Mock's broad smile was infectious, her laugh rich and genuine as she welcomed her first guest, Sherri Shepherd. The actress is famous for her recurring role on NBC's 30 Rock, seven years on the syndicated talk show The View, and a stint on ABC's Dancing With the Stars, and she also appeared on Broadway in Cinderella.
"I am so incredibly grateful to Barbara Walters because she made a lot of my dreams come true," Shepherd told Mock. The actress recounted a long list of celebrities she has met on The View, from Meryl Streep to her biggest fan, Bill Clinton. Shepherd also talked about meeting her music idols, Janet Jackson and Prince. Calling the latter her "crush," Shepherd revealed that she told the pop star she always wanted to make love to him. Mock and Shepherd shared a fun, "girl-I-get-you" laugh.
Their conversation wasn't all laughs, as Mock deftly changed the subject to America's racial divide, pointing out that Shepherd is a single mother. "I have brothers who are black men. I know how heavily it weighs on me. How has that affected you?" Mock asked.
"I am constantly in prayer over my son, and going, How do you talk to your child about these kind of issues, and still make him feel like he can conquer the world?" Shepherd replied.

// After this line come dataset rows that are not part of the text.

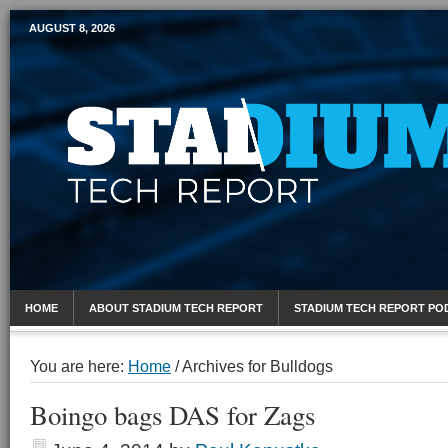
AUGUST 8, 2026
Mobile Sports Report
HOME
ABOUT STADIUM TECH REPORT
STADIUM TECH REPORT PO
You are here:
Home
/
Archives for Bulldogs
Boingo bags DAS for Zags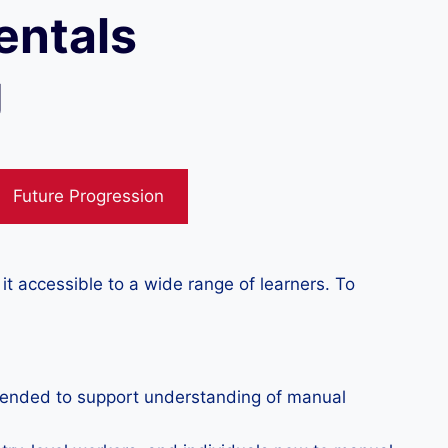
entals
g
Future Progression
 accessible to a wide range of learners. To
mmended to support understanding of manual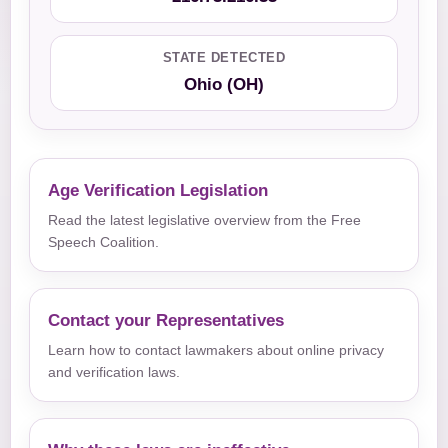
STATE DETECTED
Ohio (OH)
Age Verification Legislation
Read the latest legislative overview from the Free
Speech Coalition.
Contact your Representatives
Learn how to contact lawmakers about online privacy
and verification laws.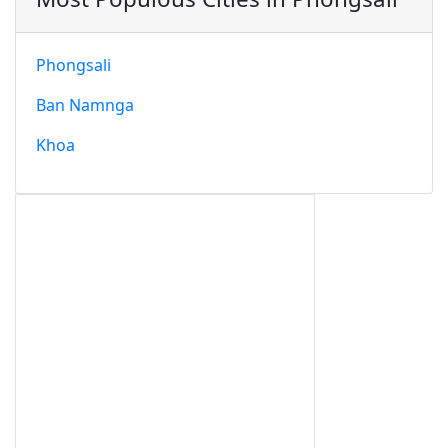
Phongsali
Ban Namnga
Khoa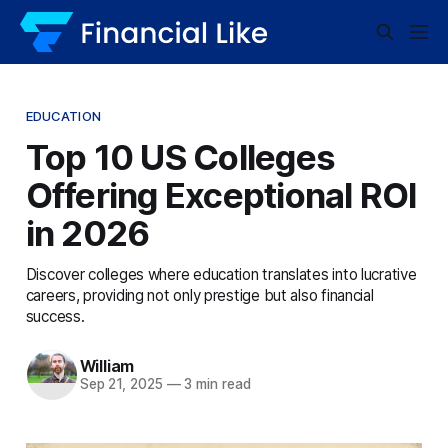
EDUCATION
Top 10 US Colleges
Offering Exceptional ROI
in 2026
Discover colleges where education translates into lucrative
careers, providing not only prestige but also financial
success.
William
Sep 21, 2025
—
3 min read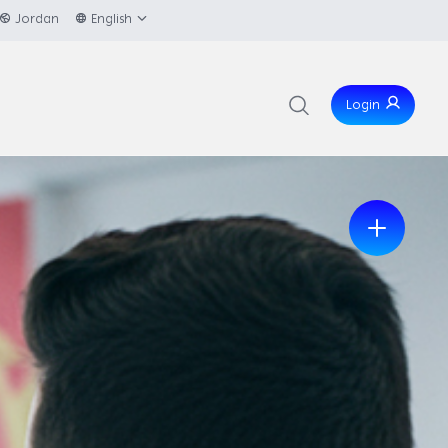
Jordan
English
Login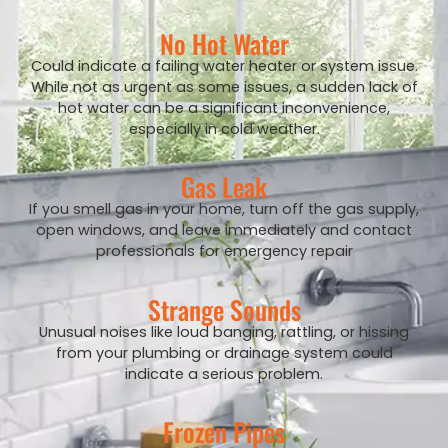
No Hot Water
Could indicate a failing water heater or system issue.
While not as urgent as some issues, a sudden lack of
hot water can be a significant inconvenience,
especially in cold weather.
Gas Leak
If you smell gas in your home, turn off the gas supply,
open windows, and leave immediately and contact
professionals for emergency repair
Strange Sounds
Unusual noises like loud banging, rattling, or hissing
from your plumbing or drainage system could
indicate a serious problem.
Frozen Pipes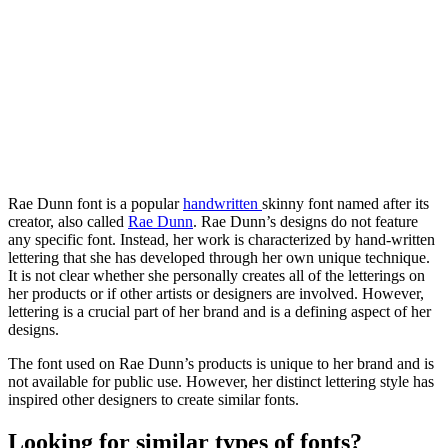
Rae Dunn font is a popular
handwritten
skinny font named after its
creator, also called
Rae Dunn
. Rae Dunn’s designs do not feature
any specific font. Instead, her work is characterized by hand-written
lettering that she has developed through her own unique technique.
It is not clear whether she personally creates all of the letterings on
her products or if other artists or designers are involved. However,
lettering is a crucial part of her brand and is a defining aspect of her
designs.
The font used on Rae Dunn’s products is unique to her brand and is
not available for public use. However, her distinct lettering style has
inspired other designers to create similar fonts.
Looking for similar types of fonts?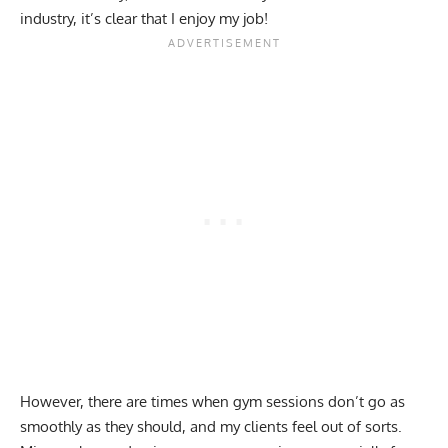
industry, it’s clear that I enjoy my job!
However, there are times when gym sessions don’t go as
smoothly as they should, and my clients feel out of sorts.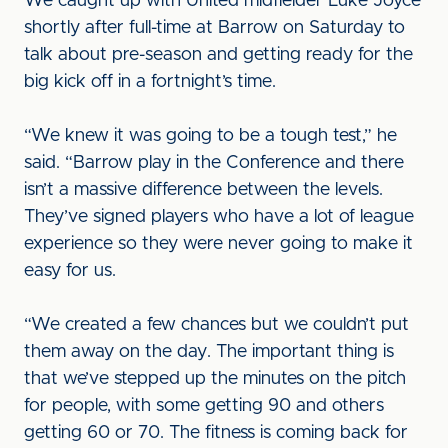
We caught up with United midfielder Luke Joyce
shortly after full-time at Barrow on Saturday to
talk about pre-season and getting ready for the
big kick off in a fortnight’s time.
“We knew it was going to be a tough test,” he
said. “Barrow play in the Conference and there
isn’t a massive difference between the levels.
They’ve signed players who have a lot of league
experience so they were never going to make it
easy for us.
“We created a few chances but we couldn’t put
them away on the day. The important thing is
that we’ve stepped up the minutes on the pitch
for people, with some getting 90 and others
getting 60 or 70. The fitness is coming back for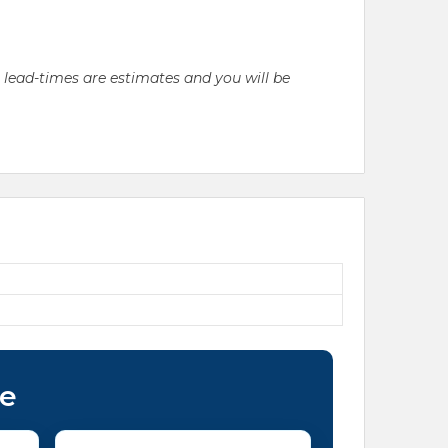
l lead-times are estimates and you will be
ce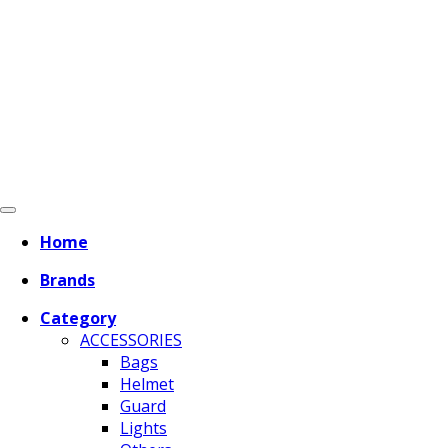
Home
Brands
Category
ACCESSORIES
Bags
Helmet
Guard
Lights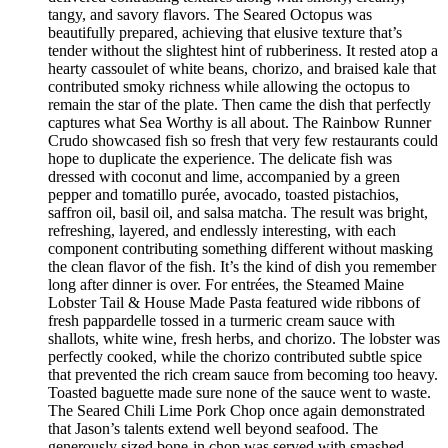
tangy, and savory flavors. The Seared Octopus was
beautifully prepared, achieving that elusive texture that’s
tender without the slightest hint of rubberiness. It rested atop a
hearty cassoulet of white beans, chorizo, and braised kale that
contributed smoky richness while allowing the octopus to
remain the star of the plate. Then came the dish that perfectly
captures what Sea Worthy is all about. The Rainbow Runner
Crudo showcased fish so fresh that very few restaurants could
hope to duplicate the experience. The delicate fish was
dressed with coconut and lime, accompanied by a green
pepper and tomatillo purée, avocado, toasted pistachios,
saffron oil, basil oil, and salsa matcha. The result was bright,
refreshing, layered, and endlessly interesting, with each
component contributing something different without masking
the clean flavor of the fish. It’s the kind of dish you remember
long after dinner is over. For entrées, the Steamed Maine
Lobster Tail & House Made Pasta featured wide ribbons of
fresh pappardelle tossed in a turmeric cream sauce with
shallots, white wine, fresh herbs, and chorizo. The lobster was
perfectly cooked, while the chorizo contributed subtle spice
that prevented the rich cream sauce from becoming too heavy.
Toasted baguette made sure none of the sauce went to waste.
The Seared Chili Lime Pork Chop once again demonstrated
that Jason’s talents extend well beyond seafood. The
generously sized bone-in chop was served with smashed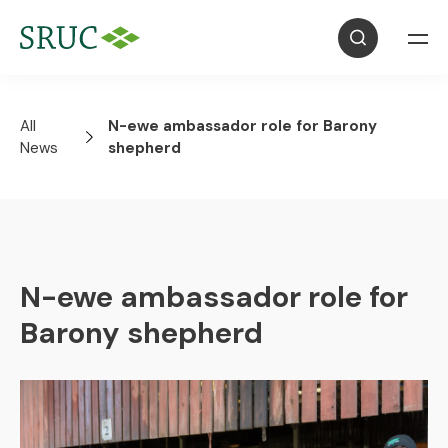
All
N-ewe ambassador role for Barony
News
shepherd
N-ewe ambassador role for
Barony shepherd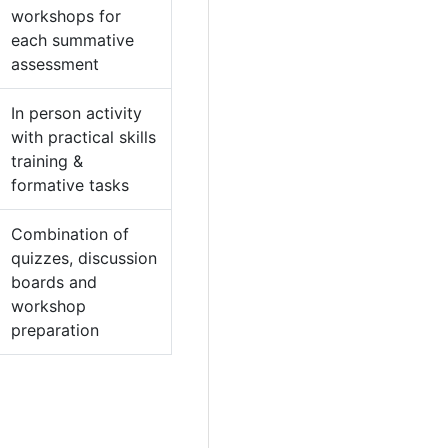
workshops for
each summative
assessment
In person activity
with practical skills
training &
formative tasks
Combination of
quizzes, discussion
boards and
workshop
preparation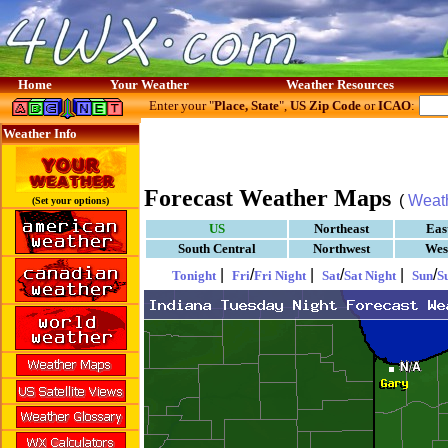
Home
Your Weather
Weather Resources
Enter your "
Place, State
",
US Zip Code
or
ICAO
:
Weather Info
Forecast Weather Maps
(
Weat
(Set your options)
US
Northeast
Eas
South Central
Northwest
Wes
|
/
|
/
|
/
Tonight
Fri
Fri Night
Sat
Sat Night
Sun
S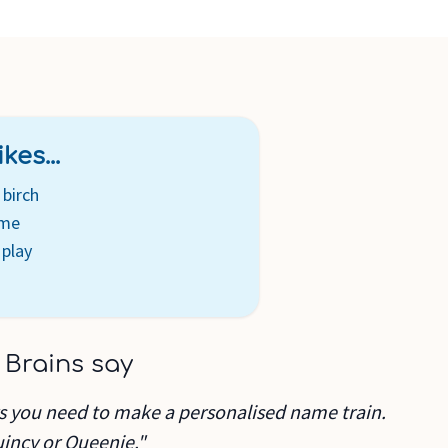
kes...
birch
ame
 play
 Brains say
rs you need to make a personalised name train.
uincy or Queenie."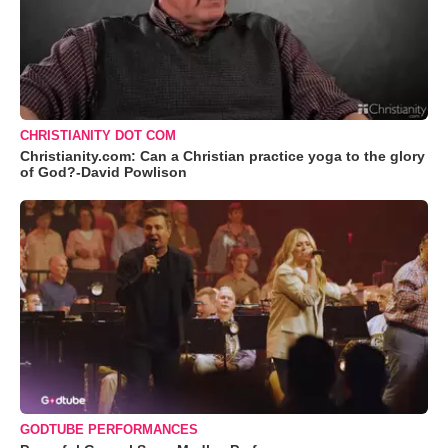
CHRISTIANITY DOT COM
Christianity.com: Can a Christian practice yoga to the glory
of God?-David Powlison
GODTUBE PERFORMANCES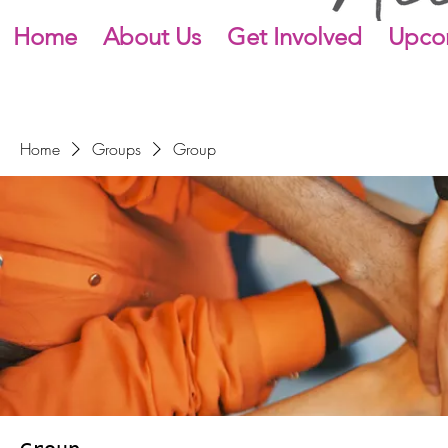
Home
About Us
Get Involved
Upco
Home
Groups
Group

Shepherd also talked with Mock about her return to her roots in stand-up comedy and her line of wigs that she sells on QVC. "710,000 last time," she boasts.
Mock smoothly switched gears as she moved from the celebrity interview to a segment with political analysts about the Sony hacking controversy and chatted in her "Screening Room" with two movie critics about the films to see or skip.
Unfortunately, skipping parts of Mock's premiere was unavoidable, as the online streaming of So POPular was marred several times by technical glitches. The gremlins interrupted her guests, cut off the host in her teases and introductions, and negatively affected the overall quality of the viewing experience.
Despite that, and the limited set with just two cameras and a simple backdrop, the show boasted first-class production values, including the host. Mock seemed eminently comfortable in front of the camera for what was ostensibly a live show that will be available on the Internet to replay all week.